Critics of solitary confinement argue that the price, in both human and financial terms, is unsupportable.
“It makes no sense to the taxpayer to be doing this,” said New Mexico defense attorney Matthew Coyte, who has filed numerous cases on behalf of former inmates, including Abila and Estrada. “But let’s not lose sight of the fact that what we are doing to people is unambiguously horrific.”
The debate about how to handle inmates with mental illness has grown exponentially in recent years amid reports nationwide finding that a growing number of people cycling through the justice system suffer from some form of mental health issue. Correctional officials — ill-equipped to handle the influx — have said they put the inmates in solitary confinement to protect them from themselves and others.
Justice Department figures showed that about a quarter of those in jails and prisons with a mental health disorder had reported being held in solitary confinement in a 2011-2012 survey, which provides the most recent federal data.
Among prisons, New Mexico placed a higher rate of inmates in solitary confinement for more than 15 days at a time than all other states, except Nebraska and Utah, according to results of a fall 2015 survey by the Association of State Correctional Administrators and Yale Law School, which tracks the issue.
New Mexico correctional officials said the use of solitary confinement in the state’s prisons has since continued to drop.
But the report released in November did not provide figures for the nation’s 3,000 jails, which operate under a patchwork of policies and guidelines that often hinders efforts to track data showing who is in segregation nationwide or within individual states.
At least five other states have passed laws in recent years that limit the use of segregation.

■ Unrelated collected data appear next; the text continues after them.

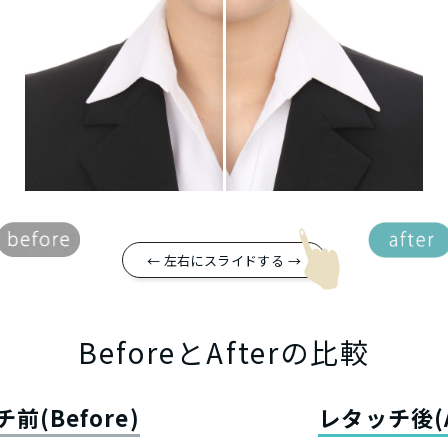
← 左右にスライドする →
BeforeとAfterの比較
前(Before)
レタッチ後(A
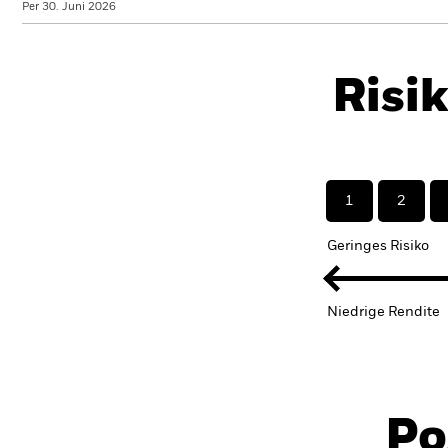
Per 30. Juni 2026
Risi
1
2
Geringes Risiko
Niedrige Rendite
Po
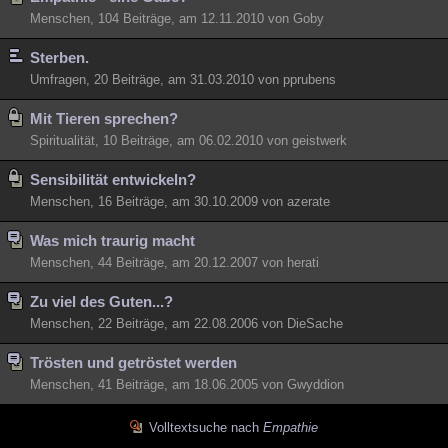
Menschen, 104 Beiträge, am 12.11.2010 von Goby
Sterben.
Umfragen, 20 Beiträge, am 31.03.2010 von pprubens
Mit Tieren sprechen?
Spiritualität, 10 Beiträge, am 06.02.2010 von geistwerk
Sensibilität entwickeln?
Menschen, 16 Beiträge, am 30.10.2009 von azerate
Was mich traurig macht
Menschen, 44 Beiträge, am 20.12.2007 von herati
Zu viel des Guten...?
Menschen, 22 Beiträge, am 22.08.2006 von DieSache
Trösten und getröstet werden
Menschen, 41 Beiträge, am 18.06.2005 von Gwyddion
Volltextsuche nach
Empathie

In New Mexico, the American Civil Liberties Union has supported legislation each year that would narrow its use. This year’s proposal — currently under debate — would prohibit solitary confinement for juveniles, pregnant women and inmates with mental illness.

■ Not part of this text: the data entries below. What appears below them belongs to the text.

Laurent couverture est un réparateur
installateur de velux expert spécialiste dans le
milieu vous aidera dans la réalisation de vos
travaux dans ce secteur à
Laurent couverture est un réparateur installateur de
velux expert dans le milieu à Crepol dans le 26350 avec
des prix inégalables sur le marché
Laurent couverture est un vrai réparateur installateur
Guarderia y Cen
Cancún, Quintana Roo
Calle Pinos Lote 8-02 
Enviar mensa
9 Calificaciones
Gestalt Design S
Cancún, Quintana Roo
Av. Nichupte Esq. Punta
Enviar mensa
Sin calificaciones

Correction officials fear such a measure would increase risks for jail staff and inmates alike.
“We do see the need for some kind of regulation,” said Dan Solis, the president of the union at the Santa Fe County Adult Correctional Facility. “But taking away a resource like that would stop the regular running of the facility and actually jeopardize the mentally ill inmates.”
At jails, inmates with mental health issues often arrive unmedicated and can pose a danger to themselves or others. Jails have to obtain clearance from a district court judge before medicating inmates without their consent, Solis said.

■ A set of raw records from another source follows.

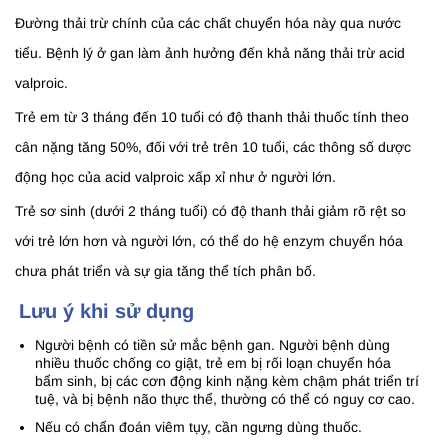
Đường thải trừ chính của các chất chuyển hóa này qua nước
tiểu. Bệnh lý ở gan làm ảnh hưởng đến khả năng thải trừ acid
valproic.
Trẻ em từ 3 tháng đến 10 tuổi có độ thanh thải thuốc tính theo
cân nặng tăng 50%, đối với trẻ trên 10 tuổi, các thông số dược
động học của acid valproic xấp xỉ như ở người lớn.
Trẻ sơ sinh (dưới 2 tháng tuổi) có độ thanh thải giảm rõ rệt so
với trẻ lớn hơn và người lớn, có thể do hệ enzym chuyển hóa
chưa phát triển và sự gia tăng thể tích phân bố.
Lưu ý khi sử dụng
Người bệnh có tiền sử mắc bệnh gan. Người bệnh dùng
nhiều thuốc chống co giật, trẻ em bị rối loạn chuyển hóa
bẩm sinh, bị các cơn động kinh nặng kèm chậm phát triển trí
tuệ, và bị bệnh não thực thể, thường có thể có nguy cơ cao.
Nếu có chẩn đoán viêm tụy, cần ngưng dùng thuốc.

Jails, especially in rural areas, can lack treatment programs and specialized mental health wings, leaving few options for places to hold suicidal inmates who will use clothing, metal pieces from beds — the case with Abila — or any other available material to try to kill themselves, according to county advocates.
On any given day, 2,500 inmates inside New Mexico’s jails are coping with mental health issues. But there are fewer than 500 beds in psychiatric centers across the state, said Grace Philips, the general counsel for the New Mexico Association of Counties.
Estrada, in Otero County, went four months before a mental health care worker arrived to evaluate her, while Abila didn’t see a psychiatrist between his suicide attempts, their lawsuits said.
Abila, five years after the ordeal, still has nightmares about the padded cell. He said a sense of panic overwhelms him if he spends long periods in enclosed areas, even in his own bedroom in his home in Roswell.
Often, jail staff said, he would peer through a window in the door of his cell during his stint at the Eddy County jail but refused to make eye contact with anyone who approached. Now, his eyes still dart away in conversation.
“The important thing is that people see what’s going on,” Abila said. “You got people who are being fined and going to jail for mistreating a dog. You know, how much worse is it to mistreat a person like that?”